We do everything possible so that our animals won’t need antibiotics. We make sure that they receive the appropriate vaccinations, have access to minerals and vitamins, nutritious hay and clean water.
We also do everything to try to minimize their stress at weaning by doing a staged weaning process. But things happen and sometimes our animals get sick and need antibiotics.
Given our backgrounds in human and animal health, we believe that it would be unethical not to treat an animal if a treatment is available. So, if needed, we will give antibiotics under the care of a licensed veterinarian.
We maintain health records on all of our animals so that we know which animal received an antibiotic, on what day and at what dose. This allows us to be good stewards of antibiotics and protect the welfare of our animals.
We are passionate both about the health of our animals and the health of our land and are constantly studying and implementing regenerative agricultural practices.

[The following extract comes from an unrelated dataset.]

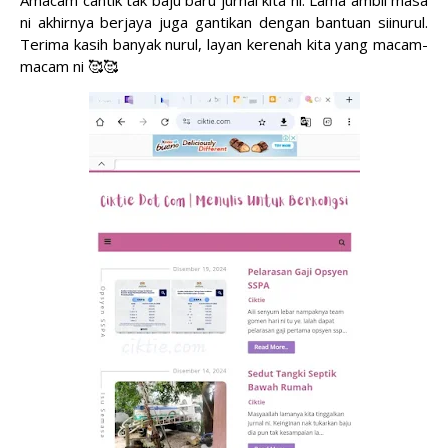
Amacam cantik tak baju baru jurnal kita ni. Lama ambil masa
ni akhirnya berjaya juga gantikan dengan bantuan siinurul.
Terima kasih banyak nurul, layan kerenah kita yang macam-
macam ni 🥰🥰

We work with federal and state entities to develop grazing, fertilization, and pasture management plans to ensure that we are following scientifically based best-practices. These include:
What is Beef Quality Assurance?
"Beef Quality Assurance (BQA) is a national program that raises consumer confidence through offering proper management techniques and a commitment to quality within every segment of the beef industry" (Source: Beef Quality Assurance)

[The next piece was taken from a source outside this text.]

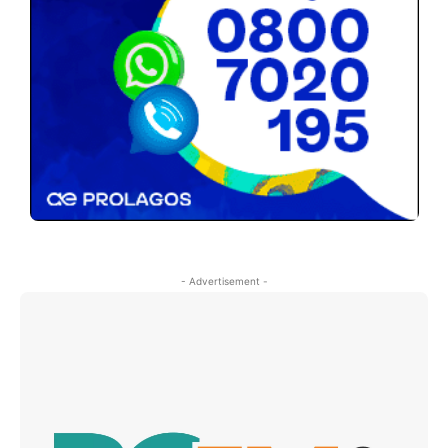
- Advertisement -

We take pride in the fact we are BQA certified. We use the latest evidence based techniques and practices to raise our animals, and we are committed to quality every day, both in the management of our herd and in the premium beef we provide for you and your family.
Our number one priority is to maintain the health and well being of our cattle and as such use gentle handling practices whenever we interact with our animals. This includes designing our chute and corral facilities using the latest science-based recommendations that work with the cattle's natural behaviors in order to minimize their stress.
Our herd is overseen daily by our very own onsite veterinarian, Dr. Roxann Motroni.
Dr. Motroni interacts with the herd daily to ensure their well-being, as well as monitor for signs of injury or illness.
Our animals are never given any hormones to enhance growth or weight gain.
Our animals are never given steroids to enhance growth or weight gain.
All cuts are processed at USDA-inspected facilities and are individually frozen and vacuum-packed.
We do not offer on-farm slaughter.
All of our beef is dry aged for 14-21 days for maximum flavor and tenderness.
What is dry aging?
"Dry-aging is a process that tenderizes meats, concentrates the flavor and produces a superior taste and texture.
Dry-aging is costly because the process requires time and expertise. Meat that is dry-aged is hung for extended periods of time in a specialized cooler at carefully controlled temperatures (cold) and humidity levels.
The dry-aging process changes meat in two ways. First, moisture is evaporated which creates a greater concentration of flavor and taste. Second, the meat's natural enzymes break down the connective tissue in the muscle, which leads to more tender meat. (The dominant mode of aging meat in the United States today is 'wet aging' primarily because it takes less time and is less expensive. Wet-aged meat cuts are vacuum packed in plastic and boxed for immediate distribution.)"
(Source: Southern Maryland Meats)
We offer several uncured items with no added nitrates or nitrites.
These items, such as our snack sticks, have been prepared without added nitrates or nitrites.